▶ [Dataset records]:

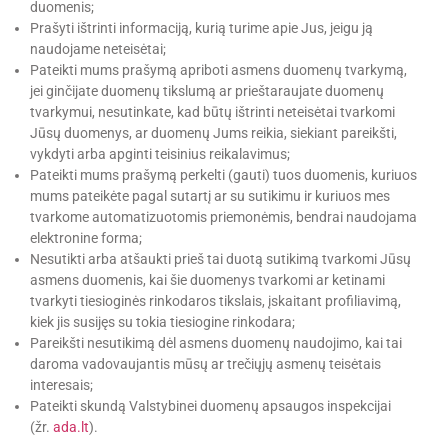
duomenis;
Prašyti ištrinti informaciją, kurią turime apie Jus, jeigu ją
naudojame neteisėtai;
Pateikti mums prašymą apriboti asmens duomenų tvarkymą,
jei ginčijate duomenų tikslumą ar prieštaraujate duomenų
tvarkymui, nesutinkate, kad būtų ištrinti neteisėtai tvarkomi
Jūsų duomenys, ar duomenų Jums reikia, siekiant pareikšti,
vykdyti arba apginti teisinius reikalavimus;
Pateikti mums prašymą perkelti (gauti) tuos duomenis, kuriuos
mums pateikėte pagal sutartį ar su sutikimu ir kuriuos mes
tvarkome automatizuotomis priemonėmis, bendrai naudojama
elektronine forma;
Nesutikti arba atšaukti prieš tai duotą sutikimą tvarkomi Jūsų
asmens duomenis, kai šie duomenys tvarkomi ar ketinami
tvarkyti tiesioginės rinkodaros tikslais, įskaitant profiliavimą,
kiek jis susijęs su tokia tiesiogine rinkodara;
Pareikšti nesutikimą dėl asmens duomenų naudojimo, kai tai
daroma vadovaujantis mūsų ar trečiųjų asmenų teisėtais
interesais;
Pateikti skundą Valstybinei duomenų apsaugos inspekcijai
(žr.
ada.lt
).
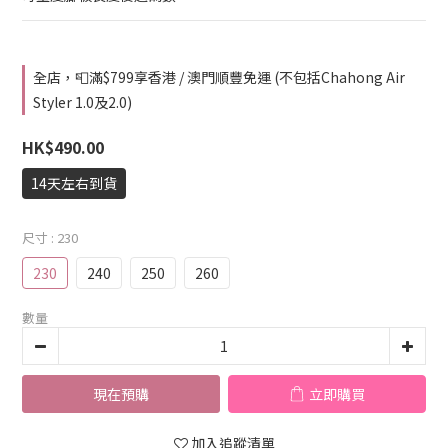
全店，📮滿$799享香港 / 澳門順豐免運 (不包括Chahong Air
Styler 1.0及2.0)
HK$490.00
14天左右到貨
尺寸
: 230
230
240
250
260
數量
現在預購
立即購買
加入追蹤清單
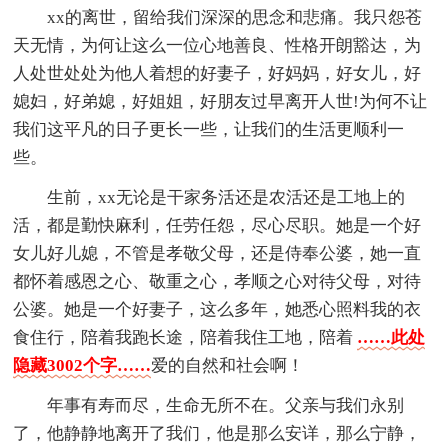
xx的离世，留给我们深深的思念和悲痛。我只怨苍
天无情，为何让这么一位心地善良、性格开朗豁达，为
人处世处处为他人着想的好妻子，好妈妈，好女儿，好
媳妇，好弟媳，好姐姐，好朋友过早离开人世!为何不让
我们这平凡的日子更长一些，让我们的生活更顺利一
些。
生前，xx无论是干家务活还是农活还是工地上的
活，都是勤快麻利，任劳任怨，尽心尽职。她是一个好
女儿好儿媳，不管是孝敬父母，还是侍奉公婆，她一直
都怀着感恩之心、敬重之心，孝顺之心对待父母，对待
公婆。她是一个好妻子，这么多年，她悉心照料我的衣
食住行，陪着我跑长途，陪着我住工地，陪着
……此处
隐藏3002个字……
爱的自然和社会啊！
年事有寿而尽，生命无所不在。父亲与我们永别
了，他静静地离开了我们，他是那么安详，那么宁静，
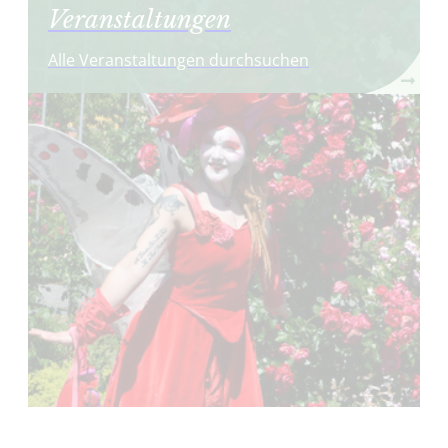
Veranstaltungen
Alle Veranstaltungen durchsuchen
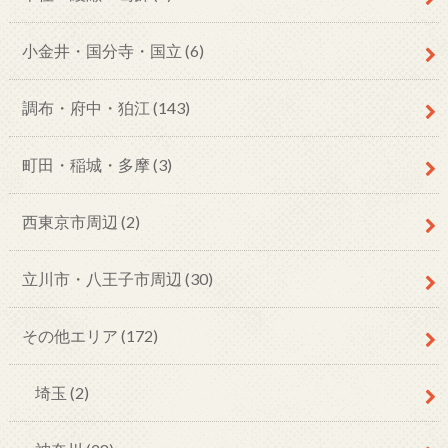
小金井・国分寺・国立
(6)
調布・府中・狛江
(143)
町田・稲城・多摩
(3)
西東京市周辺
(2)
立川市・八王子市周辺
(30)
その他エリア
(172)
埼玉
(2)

==

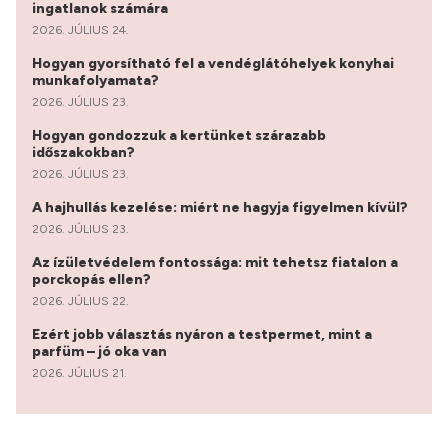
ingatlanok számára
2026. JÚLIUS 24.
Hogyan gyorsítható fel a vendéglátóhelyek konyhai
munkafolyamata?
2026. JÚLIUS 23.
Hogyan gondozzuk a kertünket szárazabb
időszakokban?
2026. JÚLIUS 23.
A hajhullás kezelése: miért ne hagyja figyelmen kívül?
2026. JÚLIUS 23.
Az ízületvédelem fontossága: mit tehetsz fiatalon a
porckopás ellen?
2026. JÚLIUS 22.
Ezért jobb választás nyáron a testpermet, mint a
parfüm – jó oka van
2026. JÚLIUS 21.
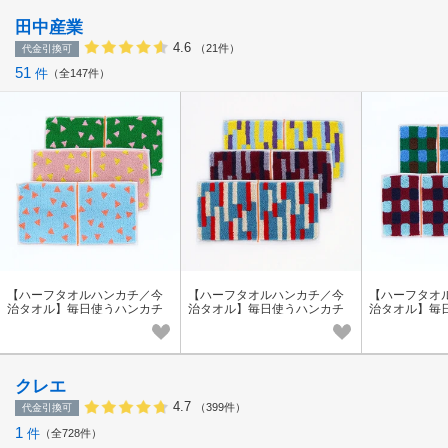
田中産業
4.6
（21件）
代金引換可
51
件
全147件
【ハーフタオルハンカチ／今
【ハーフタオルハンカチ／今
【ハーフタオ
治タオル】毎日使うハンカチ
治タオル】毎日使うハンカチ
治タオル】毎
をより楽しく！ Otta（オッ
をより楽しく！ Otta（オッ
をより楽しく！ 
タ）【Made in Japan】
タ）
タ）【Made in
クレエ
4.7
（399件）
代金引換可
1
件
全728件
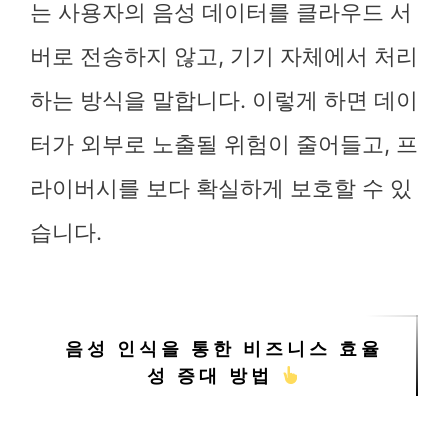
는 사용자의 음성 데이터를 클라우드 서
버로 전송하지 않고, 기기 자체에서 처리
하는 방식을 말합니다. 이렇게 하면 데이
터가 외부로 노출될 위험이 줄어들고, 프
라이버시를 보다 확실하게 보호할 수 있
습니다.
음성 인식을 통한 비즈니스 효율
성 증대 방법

▶ [Task item]:
What lines above contain "tvarkomi"? Copy them out.

▶ [Reply to the exercise]:
tvarkymui, nesutinkate, kad būtų ištrinti neteisėtai tvarkomi
Nesutikti arba atšaukti prieš tai duotą sutikimą tvarkomi Jūsų
asmens duomenis, kai šie duomenys tvarkomi ar ketinami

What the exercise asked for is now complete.